--- Provided material ---

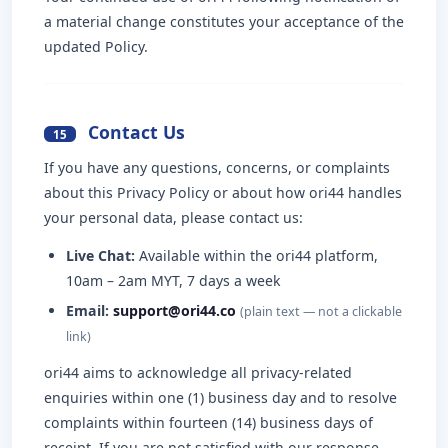
a material change constitutes your acceptance of the
updated Policy.
Contact Us
15
If you have any questions, concerns, or complaints
about this Privacy Policy or about how ori44 handles
your personal data, please contact us:
Live Chat:
Available within the ori44 platform,
10am – 2am MYT, 7 days a week
Email:
support@ori44.co
(plain text — not a clickable
link)
ori44 aims to acknowledge all privacy-related
enquiries within one (1) business day and to resolve
complaints within fourteen (14) business days of
receipt. If you are not satisfied with our response,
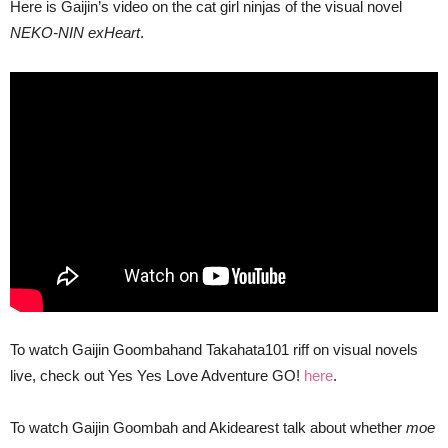
Here is Gaijin’s video on the cat girl ninjas of the visual novel
NEKO-NIN exHeart
.
To watch Gaijin Goombahand Takahata101 riff on visual novels
live, check out Yes Yes Love Adventure GO!
here
.
To watch Gaijin Goombah and Akidearest talk about whether
moe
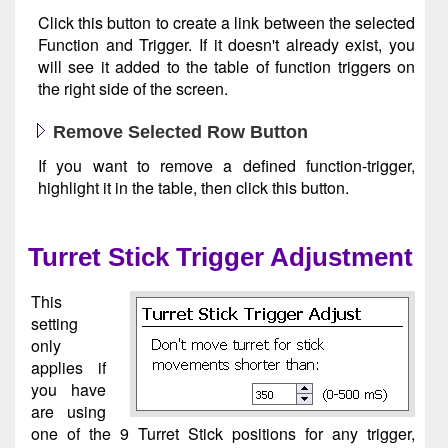
Click this button to create a link between the selected
Function and Trigger. If it doesn't already exist, you
will see it added to the table of function triggers on
the right side of the screen.
Remove Selected Row Button
If you want to remove a defined function-trigger,
highlight it in the table, then click this button.
Turret Stick Trigger Adjustment
This
setting
only
applies if
you have
are using
one of the 9 Turret Stick positions for any trigger,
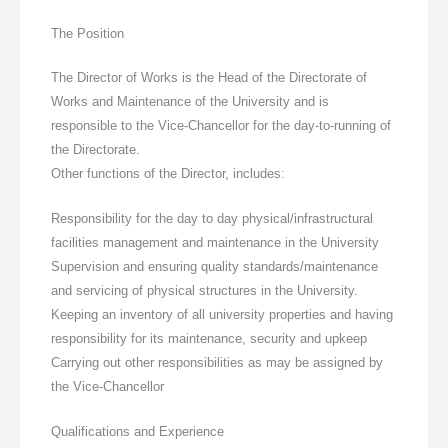
The Position
The Director of Works is the Head of the Directorate of
Works and Maintenance of the University and is
responsible to the Vice-Chancellor for the day-to-running of
the Directorate.
Other functions of the Director, includes:
Responsibility for the day to day physical/infrastructural
facilities management and maintenance in the University
Supervision and ensuring quality standards/maintenance
and servicing of physical structures in the University.
Keeping an inventory of all university properties and having
responsibility for its maintenance, security and upkeep
Carrying out other responsibilities as may be assigned by
the Vice-Chancellor
Qualifications and Experience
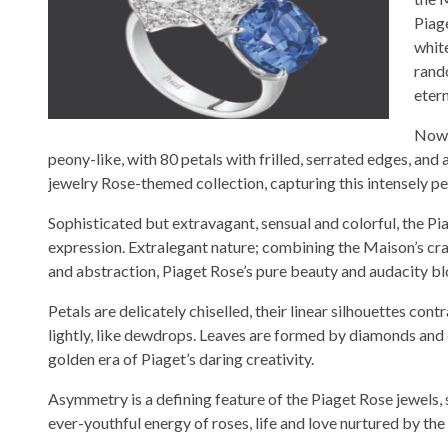
Piag
whit
rand
etern
Now r
peony-like, with 80 petals with frilled, serrated edges, and
jewelry Rose-themed collection, capturing this intensely p
Sophisticated but extravagant, sensual and colorful, the P
expression. Extralegant nature; combining the Maison’s cr
and abstraction, Piaget Rose’s pure beauty and audacity bl
Petals are delicately chiselled, their linear silhouettes con
lightly, like dewdrops. Leaves are formed by diamonds and c
golden era of Piaget’s daring creativity.
Asymmetry is a defining feature of the Piaget Rose jewels,
ever-youthful energy of roses, life and love nurtured by th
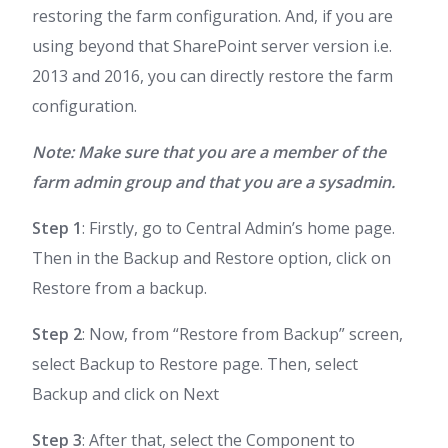
restoring the farm configuration. And, if you are
using beyond that SharePoint server version i.e.
2013 and 2016, you can directly restore the farm
configuration.
Note: Make sure that you are a member of the
farm admin group and that you are a sysadmin.
Step 1
: Firstly, go to Central Admin’s home page.
Then in the Backup and Restore option, click on
Restore from a backup.
Step 2
: Now, from “Restore from Backup” screen,
select Backup to Restore page. Then, select
Backup and click on Next
Step 3
: After that, select the Component to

---

--- About this task ---
Print the whole listing again exactly, please. No pictures.

--- Reply ---
a material change constitutes your acceptance of the
updated Policy.
Contact Us
15
If you have any questions, concerns, or complaints
about this Privacy Policy or about how ori44 handles
your personal data, please contact us:
Live Chat:
Available within the ori44 platform,
10am – 2am MYT, 7 days a week
Email:
support@ori44.co
(plain text — not a clickable
link)
ori44 aims to acknowledge all privacy-related
enquiries within one (1) business day and to resolve
complaints within fourteen (14) business days of
receipt. If you are not satisfied with our response,
Here is Gaijin’s video on the cat girl ninjas of the visual novel
NEKO-NIN exHeart
.
To watch Gaijin Goombahand Takahata101 riff on visual novels
live, check out Yes Yes Love Adventure GO!
here
.
To watch Gaijin Goombah and Akidearest talk about whether
moe
Click this button to create a link between the selected
Function and Trigger. If it doesn't already exist, you
will see it added to the table of function triggers on
the right side of the screen.
Remove Selected Row Button
If you want to remove a defined function-trigger,
highlight it in the table, then click this button.
Turret Stick Trigger Adjustment
This
setting
only
applies if
you have
are using
one of the 9 Turret Stick positions for any trigger,
The Position
The Director of Works is the Head of the Directorate of
Works and Maintenance of the University and is
responsible to the Vice-Chancellor for the day-to-running of
the Directorate.
Other functions of the Director, includes:
Responsibility for the day to day physical/infrastructural
facilities management and maintenance in the University
Supervision and ensuring quality standards/maintenance
and servicing of physical structures in the University.
Keeping an inventory of all university properties and having
responsibility for its maintenance, security and upkeep
Carrying out other responsibilities as may be assigned by
the Vice-Chancellor
Qualifications and Experience
Piag
whit
rand
etern
Now r
peony-like, with 80 petals with frilled, serrated edges, and
jewelry Rose-themed collection, capturing this intensely p
Sophisticated but extravagant, sensual and colorful, the P
expression. Extralegant nature; combining the Maison’s cr
and abstraction, Piaget Rose’s pure beauty and audacity bl
Petals are delicately chiselled, their linear silhouettes con
lightly, like dewdrops. Leaves are formed by diamonds and c
golden era of Piaget’s daring creativity.
Asymmetry is a defining feature of the Piaget Rose jewels,
ever-youthful energy of roses, life and love nurtured by th
restoring the farm configuration. And, if you are
using beyond that SharePoint server version i.e.
2013 and 2016, you can directly restore the farm
configuration.
Note: Make sure that you are a member of the
farm admin group and that you are a sysadmin.
Step 1
: Firstly, go to Central Admin’s home page.
Then in the Backup and Restore option, click on
Restore from a backup.
Step 2
: Now, from “Restore from Backup” screen,
select Backup to Restore page. Then, select
Backup and click on Next
Step 3
: After that, select the Component to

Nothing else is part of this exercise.